Video: 5,30 min (edited by Pritam Mitra)
Image: After 30 days of activation
Intimacy grows
where the body leans
toward roots in silence.
Fingers meet soil as if meeting an ancestor, with warmth, pause, breath”””””
making and taking space with each inhale and exhale. Together, we gather
to listen with our gestures.A slow offering:
Breathing roots planted with care, around a contaminated mangrove, where salt and time are thinning its hold. Embrace the alchemy of efflorescence
inside the living body of roots;
for its own becoming. From my roots to yours to ours,,,,,
This installation presents a portrait of a contaminated water body. Here, substances activated and performed in the space by drying, rusting, growing, contaminating, and leaving permanent traces on the exhibition space that echoed the mangrove as an archive of sediment, salinity, and human extraction.
This work mimic the invisible alchemic shifts of substances within the mangrove, bringing them poetically into the gallery space while questioning how “Nurture” could become a political practice (hoping–failing–staying–becoming). My research positioned Nurture as a verb- an active continuation of care. By thinking with Maria Puig de la Bellacasa’s idea that care involves “labor/work, affect/affections, ethics/politics”, and contentious negotiation.

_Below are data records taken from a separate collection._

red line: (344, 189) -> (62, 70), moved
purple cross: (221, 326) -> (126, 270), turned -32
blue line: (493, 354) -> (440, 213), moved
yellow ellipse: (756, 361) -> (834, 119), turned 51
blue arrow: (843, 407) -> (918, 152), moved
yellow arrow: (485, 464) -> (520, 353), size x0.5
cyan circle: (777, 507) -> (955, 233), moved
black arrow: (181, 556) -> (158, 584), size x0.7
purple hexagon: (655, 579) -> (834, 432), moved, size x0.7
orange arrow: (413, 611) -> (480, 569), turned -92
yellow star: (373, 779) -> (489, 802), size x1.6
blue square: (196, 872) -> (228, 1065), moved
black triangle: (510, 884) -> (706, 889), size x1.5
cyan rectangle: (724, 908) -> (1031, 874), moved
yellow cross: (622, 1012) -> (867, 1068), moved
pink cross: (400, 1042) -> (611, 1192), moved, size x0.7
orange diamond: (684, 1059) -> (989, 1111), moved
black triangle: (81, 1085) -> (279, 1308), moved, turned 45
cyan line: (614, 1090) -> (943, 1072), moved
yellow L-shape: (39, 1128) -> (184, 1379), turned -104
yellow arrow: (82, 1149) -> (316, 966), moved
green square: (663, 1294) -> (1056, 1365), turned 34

The space was activated through small gestures and collective root- making. Through interactive dialogue, the work returned to the question of what roots mean culturally and ecologically ?
Publication text: Why I make roots..(Page 18)

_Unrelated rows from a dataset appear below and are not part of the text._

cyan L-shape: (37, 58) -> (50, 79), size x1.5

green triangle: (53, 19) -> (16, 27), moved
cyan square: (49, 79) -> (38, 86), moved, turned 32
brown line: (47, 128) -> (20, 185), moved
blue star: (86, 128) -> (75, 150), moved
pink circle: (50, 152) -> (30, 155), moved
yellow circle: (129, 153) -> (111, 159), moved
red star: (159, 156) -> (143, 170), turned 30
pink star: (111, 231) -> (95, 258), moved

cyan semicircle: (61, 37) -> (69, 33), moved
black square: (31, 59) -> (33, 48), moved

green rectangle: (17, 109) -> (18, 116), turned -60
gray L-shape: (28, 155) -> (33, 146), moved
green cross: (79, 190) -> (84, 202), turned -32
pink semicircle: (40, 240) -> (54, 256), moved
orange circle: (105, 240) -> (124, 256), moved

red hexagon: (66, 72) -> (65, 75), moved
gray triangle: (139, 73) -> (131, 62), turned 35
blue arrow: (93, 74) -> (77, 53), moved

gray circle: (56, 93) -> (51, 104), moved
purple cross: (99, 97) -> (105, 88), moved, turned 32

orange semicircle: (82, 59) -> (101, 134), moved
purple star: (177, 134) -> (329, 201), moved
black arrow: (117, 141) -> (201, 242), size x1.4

Growing up on a peninsula where residential roads often dissolved into water, it left its mark. The line between land and sea shifted constantly, and the refrain was always the same: this place would be swallowed soon. That steady rise and fall of water still shapes how I sense land under pressure.

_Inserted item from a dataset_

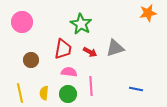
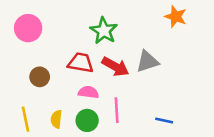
orange star: (148, 13) -> (176, 17), moved, turned 30
red trapezoid: (63, 49) -> (81, 63), turned -90
red arrow: (90, 52) -> (115, 67), size x1.5
blue line: (136, 89) -> (164, 120), moved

Meeting the Dutch coastal regions, especially the salinity gradient in the Wadden Sea and around Texel, brought immediate echoes. The rising salt in the soil, the strange dryness in lowland areas, the small shifts in tidal behaviour all carried a familiar charge, recalling earlier changes witnessed in another place and time.
শ্বাসমূল /Aerial roots/ Breathing roots return again and again in this practice for that reason. The work listens to the slow negotiation between water, salt, soil, and more-than-human life. It is rooted in the shifting force of monsoon and drought, in aerial roots adapting to survive, and in the ongoing question of how we continue to live with eroding coastlines that are changing faster than we can fully process.